Smallholder famers in Mangochi and Machinga districts are singing praises to collective marketing of their produce saying it is enabling them to realise more from their farming endeavours. This, they say, is unlike in the past when they were selling their produce as individuals.
Tikamulane Cooperative is a 513-member grouping that specialises in soy farming in Namwera, Mangochi districts. The Cooperative’s chairperson, Brighton Mussa says working as a team has made them realise that farming can indeed be a business that can boost their economic statuses.
Mussa says ever since the farmers organised themselves into a cooperative in 2016 with support from Farmers Union of Malawi (FUM), the farmers are reaping more fruits that are improving their families’ livelihoods.
“Working as a cooperative gives us a leverage in negotiation for better prices”, he says. “After harvesting, we put our soybean together to have a considerable amount of tonnage and this helps us negotiate better prices with the buyer as opposed to selling as individuals.”
“Because of the collective marketing skills that farmers union of Malawi has empowered us with, we no longer sell our produce to scrupulous vendors – we are now selling to big companies”.
In Machinga, men and women farming on a 500 hector Domasi Rice Irrigation Scheme have also organised themselves into a cooperative thanks to Strengthening Inclusive Agriculture Sector Growth and Sustainable Natural Resource Governance in Malawi project that CISANET, Centre for Environmental Policy and Advocacy (CEPA), FUM and Malawi Chambers of Commerce and Industry (MCCCI) are implementing in the area.
Anderson Chapita is the chairperson for Domasi Irrigation Scheme and he says following various skills that the project has equipped them with, they no longer sell their rice soon after harvesting.
“We have a warehouse where we store our rice until prices on the market are better,” he explains. “Working as a cooperative has also worked to our advantage because when we put all our produce together, our tonnage is big, and this helps attract big buyers.”
“We have also resorted to selling white rice because it fetches more on the market unlike unmilled rice”.
Harriet Smart is a member of the scheme and she says new farming techniques and improved seeds introduced by FUM at the scheme are enabling them harvest more.
“From 0.1 hectares piece of land we are now able to harvest 600 kilograms unlike the 400 kilograms we used to realise before we acquired new rice cultivation techniques,” she explains. “The amount of seed we are using has also decreased and this means more savings for a smallholder farmer like me”.

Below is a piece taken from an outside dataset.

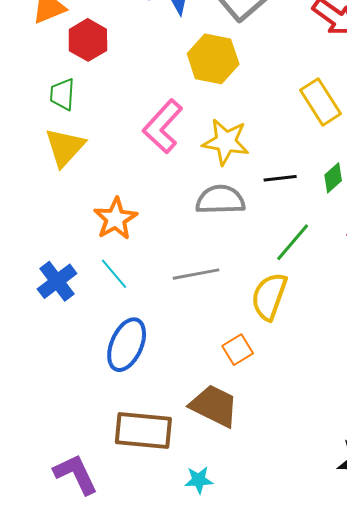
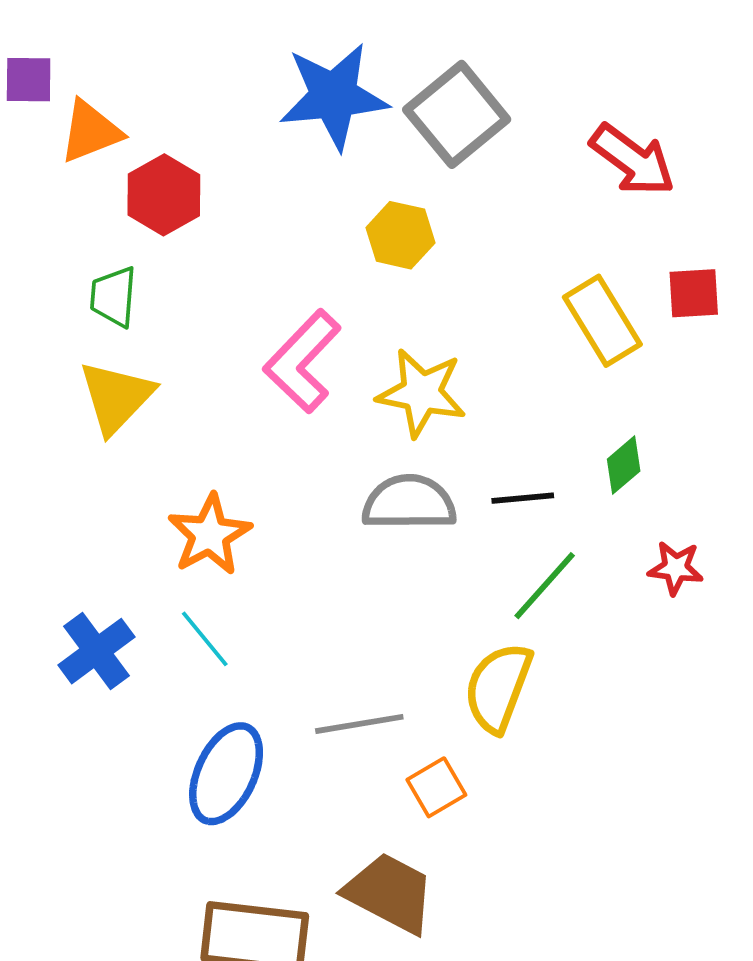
yellow hexagon: (213, 59) -> (400, 235), size x0.7
black line: (280, 178) -> (523, 498), moved
gray line: (196, 274) -> (359, 724), moved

Besides facilitating the formulation of a cooperatives in the districts where the project is being implemented, the collaborating partners of this project with funding from USAID have also built governance capacities of cooperatives on how to run successful institutions.
This includes putting in place instruments that promote accountability and transparency and equipping them with fundraising skills. This, he says, increases confidence in farmers and interested stakeholders that are supporting the groupings financially and technically.
“In 2020, we received a grant of about MK72 million to help us in production of quality soybean and the results this year were remarkable,” explains Mussa. “This just demonstrates the more reason why farmers must be organised into functional cooperative because there are more benefits that farmers can realise.
“As a cooperative, we have also employed professionals to manage all administrative work, finances but also to provide us with extension services on how we can increase soy production. The experts are helping us account for every tambala we get, and all this would not have been possible if we weren’t in a cooperative.”
Cisanet National Director, Pamela Kuwali says remarkable work being done by organised smallholder farmers that the project is working with demonstrates that if everything that is in the National Agriculture Policy and National Agriculture Investment Plan was being wholesomely implemented, the agriculture sector would have been transformed by now.
“The NAP focuses on agriculture production for food sufficiency and commercialisation,” she says. “Secondly, the policy is also looking at promotion of access to agriculture markets – making sure that farmers are producing and are also able to sale.
“If we did these two, Malawians would never go hungry and we are not only talking about focusing on maize production because one of the objectives is about food and nutrition security. This means Malawi would have a variety of food and not just maize.”